The recommendations for “easy testing of carbon sequestration” is a interesting topic. Addressing this, we are continuing our research and subsequent findings will focus on this research topic.
Comments: 22 – “cessation times” is a strange term that I have not seen before, I would suggest using “ pond closure times” or “days since pond closure” instead
Response: Thank you, we have corrected it.
Comments: 59 – “enhances” rather than “intensifies”
Response: Thank you, we have corrected it.
Comments: 70 – “depletion” rather than “exhaustion”
Response: Thank you, we have corrected it.
Comments: 124 – I would say “filtered water samples” at first and then use “filtrate” for the rest of the paper
Response: Thank you, we have corrected it.
Comments: 130 – “best reflect” rather than “optimally reflect”
Response: Thank you, we have corrected it.

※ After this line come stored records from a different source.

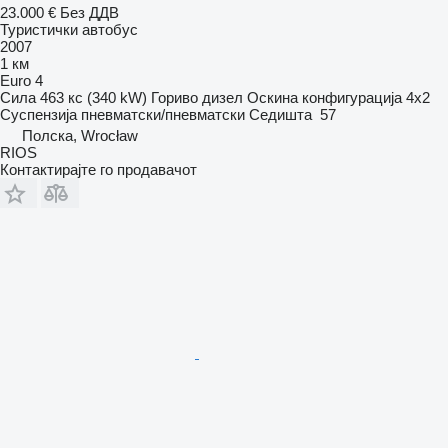
23.000 €
Без ДДВ
Туристички автобус
2007
1 км
Euro 4
Сила
463 кс (340 kW)
Гориво
дизел
Оскина конфигурација
4x2
Суспензија
пневматски/пневматски
Седишта
57
Полска, Wrocław
RIOS
Контактирајте го продавачот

Comments: 131 - do you mean “higher altitude than the Wanniangou tailings pond”? If it is in the tailings pond then how can it be considered free of mining disturbances?

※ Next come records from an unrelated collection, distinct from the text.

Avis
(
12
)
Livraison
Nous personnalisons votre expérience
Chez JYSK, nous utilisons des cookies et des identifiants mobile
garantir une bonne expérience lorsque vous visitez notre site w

Response: Thank you, we have corrected it to the upstream to avoid the confusion.
Comments: 273 - I wouldn’t use the term “end member” here maybe “depict a trend between carbonates and evaporites”

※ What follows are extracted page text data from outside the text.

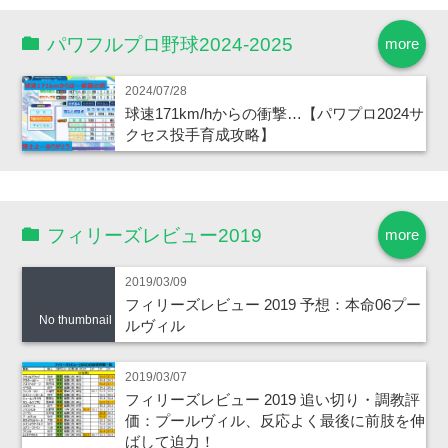
パワフルプロ野球2024-2025
more
2024/07/28
球速171km/hからの衝撃…【パワプロ2024サ
クセス投手育成攻略】
フィリーズレビュー2019
more
2019/03/09
フィリーズレビュー 2019 予想：本命06プー
No thumbnail
ルヴィル
2019/03/07
フィリーズレビュー 2019 追い切り・調教評
価：プールヴィル、反応よく最後に前肢を伸
ばして迫力！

Response: Thank you, we have corrected it.
Comments: 270 - “probably include approx. one-fifth” is very weak language, approx. is not an acceptable abbreviation, and one-fifth is not hyphenated. instead I would say with “among the ponds (621 μmol/L) with approximately one fifth coming from an external input” and then complete the sentence.
Response: Thank you, we have corrected it.
Comments: Figure 3C “Dormant” not “dormancy”
Response: Thank you, I am very sorry that due to a problem with my drawing software, there is a small error in the figure in the paper that has not been corrected. I will make up for it later.
Comments: 321 “Therefore” is unnecessary in this sentence.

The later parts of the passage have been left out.